Bariery wejścia na rynek samochodów ciężarowych są wyższe niż w przypadku samochodów osobowych, przy niewielkim handlu międzynarodowym. Ale to może się szybko zmienić, jeśli inne regiony szybciej się zelektryfikują. BCG twierdzi, że popyt w UE na bezemisyjne ciężarówki wzrośnie do 55% sprzedaży do 2030 r., ponieważ ceny spadną. Jednak obecne normy CO 2 dla samochodów ciężarowych stwarzają ryzyko, że europejscy producenci nie zaspokoją popytu. T&E powiedział, że prawodawcy UE powinni wyznaczyć bardziej ambitne cele, aby wymagać od producentów ciężarówek produkowania większej liczby pojazdów o zerowej emisji. Pomogłoby to uniknąć powtórzenia się sytuacji na rynku samochodowym, na którym europejskie przedsiębiorstwa samochodowe, które powoli elektryfikowały się, stoją obecnie w obliczu zwiększonej konkurencji w UE ze strony chińskich producentów pojazdów elektrycznych.
– Nasza branża samochodów ciężarowych ryzykuje powtórzeniem utraty sprzedaży na rzecz Tesli i BYD, którą zaczęliśmy obserwować na rynku samochodowym. Gdyby Volkswagen i Stellantis mogły cofnąć się o pięć lat, do czasów, gdy samochody elektryczne miały taki sam udział w rynku jak teraz elektryczne ciężarówki, czy dokonałyby takich samych wyborów? Aby utrzymać dominację w kraju, europejscy producenci ciężarówek muszą szybciej przejść na napęd elektryczny. Bardziej ambitne unijne normy CO 2, wraz z zieloną polityką przemysłową, zagwarantują, że nadążą one za popytem, jednocześnie obniżając koszty ponoszone przez przewoźników – powiedziała Sofie Defour, dyrektor ds. transportu w T&E.
Bardziej rygorystyczne cele w zakresie emisji CO2 zapewniłyby europejskim pracownikom pełne korzyści z przejścia na elektryczne ciężarówki. Firma BCG przeanalizowała wpływ przejścia na samochody ciężarowe o zerowej emisji na zatrudnienie i stwierdziła, że im szybsze przejście, tym większe zyski do 2035 r.

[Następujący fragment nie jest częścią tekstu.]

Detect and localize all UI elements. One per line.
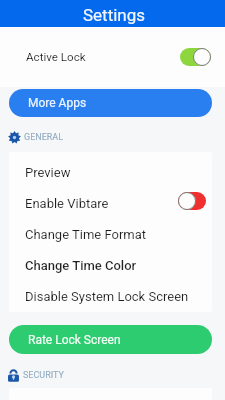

Cele zaproponowane przez Komisję Europejską stworzyłyby 7 000 dodatkowych miejsc pracy w sektorze do 2035 r. w porównaniu z obecnymi celami – wynika z analizy T&E opartej na modelowaniu BCG. W ramach bardziej ambitnych celów zaproponowanych przez T&E powstanie 23 000 nowych miejsc pracy.
Zwiększyłby się również wkład sektora produkcji samochodów ciężarowych w gospodarkę europejską. Cele zaproponowane przez Komisję Europejską wygenerowałyby dodatkowe 10 mld euro PKB w porównaniu z obecnymi standardami, zgodnie z analizą T&E opartą na modelowaniu BCG. Proponowane przez T&E cele dodadzą 27 mld euro PKB.
– Przejście na ciężarówki o zerowej emisji jest dobre dla miejsc pracy i klimatu. Ale wielkość zysków ekonomicznych zależy od szybkości przejścia. Prawodawcy UE muszą wytyczyć bardziej ambitny kurs dla producentów ciężarówek niż to, co jest obecnie na stole – dodała Sofie Defour.